◆ Exercise description:
For this exercise, repeat each entry exactly as written.

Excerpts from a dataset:
"""

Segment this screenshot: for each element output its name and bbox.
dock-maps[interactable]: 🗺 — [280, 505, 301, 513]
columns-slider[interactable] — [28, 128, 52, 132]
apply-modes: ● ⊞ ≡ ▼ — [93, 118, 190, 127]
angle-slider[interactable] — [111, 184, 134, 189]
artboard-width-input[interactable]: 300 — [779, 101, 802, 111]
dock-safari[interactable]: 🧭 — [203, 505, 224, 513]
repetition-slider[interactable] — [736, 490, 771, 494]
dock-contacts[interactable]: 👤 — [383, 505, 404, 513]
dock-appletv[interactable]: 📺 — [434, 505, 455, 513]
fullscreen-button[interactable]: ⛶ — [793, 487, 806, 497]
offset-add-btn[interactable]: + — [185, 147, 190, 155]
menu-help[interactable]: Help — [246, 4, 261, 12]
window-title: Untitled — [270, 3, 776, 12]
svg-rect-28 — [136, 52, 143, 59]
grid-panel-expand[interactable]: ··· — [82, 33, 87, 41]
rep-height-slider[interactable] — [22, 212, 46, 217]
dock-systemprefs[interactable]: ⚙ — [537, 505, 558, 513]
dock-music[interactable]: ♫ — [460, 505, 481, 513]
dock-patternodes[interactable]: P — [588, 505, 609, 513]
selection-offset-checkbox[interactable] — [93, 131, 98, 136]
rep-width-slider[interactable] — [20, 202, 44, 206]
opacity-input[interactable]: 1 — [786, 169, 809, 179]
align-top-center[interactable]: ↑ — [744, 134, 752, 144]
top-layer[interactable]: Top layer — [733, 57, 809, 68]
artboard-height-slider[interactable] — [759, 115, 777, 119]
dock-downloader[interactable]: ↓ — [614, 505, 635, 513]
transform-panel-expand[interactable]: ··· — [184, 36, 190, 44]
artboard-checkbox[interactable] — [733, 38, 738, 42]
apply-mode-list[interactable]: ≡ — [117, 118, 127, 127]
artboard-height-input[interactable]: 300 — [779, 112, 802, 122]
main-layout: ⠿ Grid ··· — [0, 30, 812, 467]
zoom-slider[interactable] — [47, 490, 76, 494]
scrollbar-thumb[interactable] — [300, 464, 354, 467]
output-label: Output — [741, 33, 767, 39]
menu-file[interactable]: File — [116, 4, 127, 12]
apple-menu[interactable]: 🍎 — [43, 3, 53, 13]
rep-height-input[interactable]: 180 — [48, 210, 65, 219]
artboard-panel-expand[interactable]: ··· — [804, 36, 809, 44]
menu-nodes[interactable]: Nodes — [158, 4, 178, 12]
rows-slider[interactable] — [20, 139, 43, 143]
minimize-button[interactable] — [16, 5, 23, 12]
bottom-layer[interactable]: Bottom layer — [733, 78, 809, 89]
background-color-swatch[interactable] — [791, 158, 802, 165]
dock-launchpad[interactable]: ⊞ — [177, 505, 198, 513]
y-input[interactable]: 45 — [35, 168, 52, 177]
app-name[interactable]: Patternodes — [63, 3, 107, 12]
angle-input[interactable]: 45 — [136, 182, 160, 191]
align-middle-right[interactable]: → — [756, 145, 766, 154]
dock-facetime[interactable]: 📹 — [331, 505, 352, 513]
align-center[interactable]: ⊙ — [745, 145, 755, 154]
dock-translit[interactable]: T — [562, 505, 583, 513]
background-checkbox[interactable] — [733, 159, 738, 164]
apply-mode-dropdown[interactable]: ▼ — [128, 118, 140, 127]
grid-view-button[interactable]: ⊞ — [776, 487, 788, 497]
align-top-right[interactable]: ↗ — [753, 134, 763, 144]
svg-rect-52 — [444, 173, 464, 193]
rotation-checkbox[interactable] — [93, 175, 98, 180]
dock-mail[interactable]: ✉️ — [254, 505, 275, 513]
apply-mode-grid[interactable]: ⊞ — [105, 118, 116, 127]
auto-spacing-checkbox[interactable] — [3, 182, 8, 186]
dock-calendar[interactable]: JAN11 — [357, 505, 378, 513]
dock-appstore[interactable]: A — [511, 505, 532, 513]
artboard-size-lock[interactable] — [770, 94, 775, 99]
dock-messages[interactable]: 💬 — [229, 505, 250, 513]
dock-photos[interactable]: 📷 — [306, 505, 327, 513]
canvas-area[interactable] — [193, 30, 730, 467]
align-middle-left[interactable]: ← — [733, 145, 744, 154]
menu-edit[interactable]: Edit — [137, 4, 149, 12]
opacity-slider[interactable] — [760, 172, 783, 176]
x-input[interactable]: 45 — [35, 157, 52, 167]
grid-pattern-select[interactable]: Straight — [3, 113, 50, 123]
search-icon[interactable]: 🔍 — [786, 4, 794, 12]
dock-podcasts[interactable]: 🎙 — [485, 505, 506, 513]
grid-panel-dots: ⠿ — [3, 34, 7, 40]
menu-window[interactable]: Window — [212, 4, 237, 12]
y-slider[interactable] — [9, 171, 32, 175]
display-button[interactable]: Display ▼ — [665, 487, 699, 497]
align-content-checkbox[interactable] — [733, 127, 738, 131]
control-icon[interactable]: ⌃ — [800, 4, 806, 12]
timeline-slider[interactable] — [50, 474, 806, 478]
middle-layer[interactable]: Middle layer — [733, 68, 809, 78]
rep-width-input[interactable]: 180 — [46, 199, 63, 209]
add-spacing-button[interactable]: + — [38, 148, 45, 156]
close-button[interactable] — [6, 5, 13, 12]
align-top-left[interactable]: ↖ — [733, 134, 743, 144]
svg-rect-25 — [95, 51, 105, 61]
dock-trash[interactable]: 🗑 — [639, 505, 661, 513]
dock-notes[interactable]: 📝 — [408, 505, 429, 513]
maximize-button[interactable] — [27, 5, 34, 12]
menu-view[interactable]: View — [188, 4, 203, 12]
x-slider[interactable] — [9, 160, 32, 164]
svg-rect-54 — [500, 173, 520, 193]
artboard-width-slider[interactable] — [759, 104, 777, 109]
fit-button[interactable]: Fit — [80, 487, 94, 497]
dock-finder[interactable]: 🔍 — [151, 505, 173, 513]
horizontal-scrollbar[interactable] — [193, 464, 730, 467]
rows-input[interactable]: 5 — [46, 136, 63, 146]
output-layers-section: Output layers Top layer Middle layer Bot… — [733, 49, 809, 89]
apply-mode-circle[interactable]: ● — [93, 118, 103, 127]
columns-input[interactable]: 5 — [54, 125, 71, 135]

"""

◆ Solution to this problem:
Segment this screenshot: for each element output its name and bbox.
dock-maps[interactable]: 🗺 — [280, 505, 301, 513]
columns-slider[interactable] — [28, 128, 52, 132]
apply-modes: ● ⊞ ≡ ▼ — [93, 118, 190, 127]
angle-slider[interactable] — [111, 184, 134, 189]
artboard-width-input[interactable]: 300 — [779, 101, 802, 111]
dock-safari[interactable]: 🧭 — [203, 505, 224, 513]
repetition-slider[interactable] — [736, 490, 771, 494]
dock-contacts[interactable]: 👤 — [383, 505, 404, 513]
dock-appletv[interactable]: 📺 — [434, 505, 455, 513]
fullscreen-button[interactable]: ⛶ — [793, 487, 806, 497]
offset-add-btn[interactable]: + — [185, 147, 190, 155]
menu-help[interactable]: Help — [246, 4, 261, 12]
window-title: Untitled — [270, 3, 776, 12]
svg-rect-28 — [136, 52, 143, 59]
grid-panel-expand[interactable]: ··· — [82, 33, 87, 41]
rep-height-slider[interactable] — [22, 212, 46, 217]
dock-systemprefs[interactable]: ⚙ — [537, 505, 558, 513]
dock-music[interactable]: ♫ — [460, 505, 481, 513]
dock-patternodes[interactable]: P — [588, 505, 609, 513]
selection-offset-checkbox[interactable] — [93, 131, 98, 136]
rep-width-slider[interactable] — [20, 202, 44, 206]
opacity-input[interactable]: 1 — [786, 169, 809, 179]
align-top-center[interactable]: ↑ — [744, 134, 752, 144]
top-layer[interactable]: Top layer — [733, 57, 809, 68]
artboard-height-slider[interactable] — [759, 115, 777, 119]
dock-downloader[interactable]: ↓ — [614, 505, 635, 513]
transform-panel-expand[interactable]: ··· — [184, 36, 190, 44]
artboard-checkbox[interactable] — [733, 38, 738, 42]
apply-mode-list[interactable]: ≡ — [117, 118, 127, 127]
artboard-height-input[interactable]: 300 — [779, 112, 802, 122]
main-layout: ⠿ Grid ··· — [0, 30, 812, 467]
zoom-slider[interactable] — [47, 490, 76, 494]
scrollbar-thumb[interactable] — [300, 464, 354, 467]
output-label: Output — [741, 33, 767, 39]
menu-file[interactable]: File — [116, 4, 127, 12]
apple-menu[interactable]: 🍎 — [43, 3, 53, 13]
rep-height-input[interactable]: 180 — [48, 210, 65, 219]
artboard-panel-expand[interactable]: ··· — [804, 36, 809, 44]
menu-nodes[interactable]: Nodes — [158, 4, 178, 12]
rows-slider[interactable] — [20, 139, 43, 143]
minimize-button[interactable] — [16, 5, 23, 12]
bottom-layer[interactable]: Bottom layer — [733, 78, 809, 89]
background-color-swatch[interactable] — [791, 158, 802, 165]
dock-launchpad[interactable]: ⊞ — [177, 505, 198, 513]
y-input[interactable]: 45 — [35, 168, 52, 177]
app-name[interactable]: Patternodes — [63, 3, 107, 12]
angle-input[interactable]: 45 — [136, 182, 160, 191]
align-middle-right[interactable]: → — [756, 145, 766, 154]
dock-facetime[interactable]: 📹 — [331, 505, 352, 513]
align-center[interactable]: ⊙ — [745, 145, 755, 154]
dock-translit[interactable]: T — [562, 505, 583, 513]
background-checkbox[interactable] — [733, 159, 738, 164]
apply-mode-dropdown[interactable]: ▼ — [128, 118, 140, 127]
grid-view-button[interactable]: ⊞ — [776, 487, 788, 497]
align-top-right[interactable]: ↗ — [753, 134, 763, 144]
svg-rect-52 — [444, 173, 464, 193]
rotation-checkbox[interactable] — [93, 175, 98, 180]
dock-mail[interactable]: ✉️ — [254, 505, 275, 513]
apply-mode-grid[interactable]: ⊞ — [105, 118, 116, 127]
auto-spacing-checkbox[interactable] — [3, 182, 8, 186]
dock-calendar[interactable]: JAN11 — [357, 505, 378, 513]
dock-appstore[interactable]: A — [511, 505, 532, 513]
artboard-size-lock[interactable] — [770, 94, 775, 99]
dock-messages[interactable]: 💬 — [229, 505, 250, 513]
dock-photos[interactable]: 📷 — [306, 505, 327, 513]
canvas-area[interactable] — [193, 30, 730, 467]
align-middle-left[interactable]: ← — [733, 145, 744, 154]
menu-edit[interactable]: Edit — [137, 4, 149, 12]
opacity-slider[interactable] — [760, 172, 783, 176]
x-input[interactable]: 45 — [35, 157, 52, 167]
grid-pattern-select[interactable]: Straight — [3, 113, 50, 123]
search-icon[interactable]: 🔍 — [786, 4, 794, 12]
dock-podcasts[interactable]: 🎙 — [485, 505, 506, 513]
grid-panel-dots: ⠿ — [3, 34, 7, 40]
menu-window[interactable]: Window — [212, 4, 237, 12]
y-slider[interactable] — [9, 171, 32, 175]
display-button[interactable]: Display ▼ — [665, 487, 699, 497]
align-content-checkbox[interactable] — [733, 127, 738, 131]
control-icon[interactable]: ⌃ — [800, 4, 806, 12]
timeline-slider[interactable] — [50, 474, 806, 478]
middle-layer[interactable]: Middle layer — [733, 68, 809, 78]
rep-width-input[interactable]: 180 — [46, 199, 63, 209]
add-spacing-button[interactable]: + — [38, 148, 45, 156]
close-button[interactable] — [6, 5, 13, 12]
align-top-left[interactable]: ↖ — [733, 134, 743, 144]
svg-rect-25 — [95, 51, 105, 61]
dock-trash[interactable]: 🗑 — [639, 505, 661, 513]
dock-notes[interactable]: 📝 — [408, 505, 429, 513]
maximize-button[interactable] — [27, 5, 34, 12]
menu-view[interactable]: View — [188, 4, 203, 12]
x-slider[interactable] — [9, 160, 32, 164]
svg-rect-54 — [500, 173, 520, 193]
artboard-width-slider[interactable] — [759, 104, 777, 109]
fit-button[interactable]: Fit — [80, 487, 94, 497]
dock-finder[interactable]: 🔍 — [151, 505, 173, 513]
horizontal-scrollbar[interactable] — [193, 464, 730, 467]
rows-input[interactable]: 5 — [46, 136, 63, 146]
output-layers-section: Output layers Top layer Middle layer Bot… — [733, 49, 809, 89]
apply-mode-circle[interactable]: ● — [93, 118, 103, 127]
columns-input[interactable]: 5 — [54, 125, 71, 135]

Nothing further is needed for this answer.